Bonding Considerations for RDMA Applications

Version 6

    This post discuss some of the bonding considerations for RDMA (over Ethernet or IB).

     

    • Mellanox kernel network drivers support bond on both EN and IPoIB. This is relevant for all socket based TCP/UDP IP traffic working on top of the bonded interface.
    • Today there is no MLNX_OFED driver or FW level for bond support for any user space RDMA RC QP type (RoCE or IB). Each solution needs to be designed and written in a way to take into consideration the bond events and fail-over and logic. In other words, running RDMA applications over bond interface will work but will probably stop working on any link failure events, unless the applications have knowledge to handle bond failures (e.g. QP or Port errors). The kernel's bond support is not relevant for any type of RDMA solution (like iSER, MPI, UDA or R4H).
    • All application can work over bonding interface. However, when failover occurs there are 2 types of applications – those which react to RDMA_CM_EVENT_ADDR_CHANGE and those which ignore it.
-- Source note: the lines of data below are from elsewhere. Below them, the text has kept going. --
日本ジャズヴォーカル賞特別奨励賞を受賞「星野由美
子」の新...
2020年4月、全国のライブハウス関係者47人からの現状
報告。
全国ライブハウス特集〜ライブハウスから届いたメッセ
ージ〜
Those that react will reconnect (meaning current QP will be destroyed) and those that don’t will completely fail.

     

     

    Application Examples:

    • Most MPI applications do not have the logic to handle bond failures. upon link failure, the user will need to restart the application.

     

    • Running iSER over a bonded (active/passive) interface will work. iSER implements auto-reconnect on every failure, so once the bond driver switches to the other active port, iSER will establish a new RC QP and continue working.
      The required bonding definition is: "active/passive with fail_over_mac=1".

     

    • Running UDA (MapReduce acceleration) over a bonded (active/passive) interface will work. However, the current UDA (RDMA RC QP) does not implement any reconnect of fail-over logic to support any bonding events.
      Upon a link failure the bond interface will get updated, but UDA will not follow. MapTasks will continue to work and their TCP connection will recover immediately. but only after a timeout without updates, the Hadoop framework will re-spine the ReduceTasks and then UDA will re-connect and continue to operate. This re-spine of a ReduceTask (with UDA) will induce a big latency penalty to the job as MapReduce is an all-to-all job, so even a single port failure will cause all tasks in the job to restart! While vanilla (TCP sockets) will just have a small hiccup.

      The required bonding definition is: "active/passive with fail_over_mac=1".
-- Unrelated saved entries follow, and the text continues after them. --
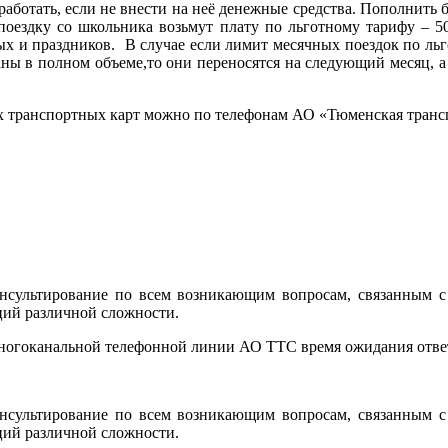
 работать, если не внести на неё денежные средства. Пополнит
поездку со школьника возьмут плату по льготному тарифу – 5
ных и праздников. В случае если лимит месячных поездок по ль
аны в полном объеме,то они переносятся на следующий месяц, 
ранспортных карт можно по телефонам АО «Тюменская транспорт
сультирование по всем возникающим вопросам, связанным с 
ций различной сложности.
многоканальной телефонной линии АО ТТС время ожидания ответ
сультирование по всем возникающим вопросам, связанным с 
ций различной сложности.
      • Note: there is an option to play/tune with the re-lunch timer of the MapReduce. The parameter is called mapreduce.task.timeout and defined as the number of milliseconds before a task will be terminated if it neither reads an input, writes an output, nor updates its status string. Be aware that some tasks may perform long calculations before performing actions. The default Apache Hadoop value is 10 minutes (600000 milliseconds).

         

    • Running R4H (HDFS acceleration) will work over bonded (active/passive) interface. Upon failure R4H will indicate this failure to the upper application layer. Depending if it supports reconnect to the HDFS the R4H will follow.
      R4H is built above JXIO/AccelIO which has reconnect logic built in. Next release will enable this by default to add the auto-reconnect logic into the R4H layer.
      The required bonding definition is: "active/passive with fail_over_mac=1".

     

    • VMA support bonded (active/passive) interfaces and implements the fail-over logic. Any socket application loaded with VMA have the same experience as if it would run over the OS sockets.
      We plan to add Active-Active (LAG) support in one of the coming releases.
      Note: VMA uses UD QP (on IB) and RAW QP (on Ethernet)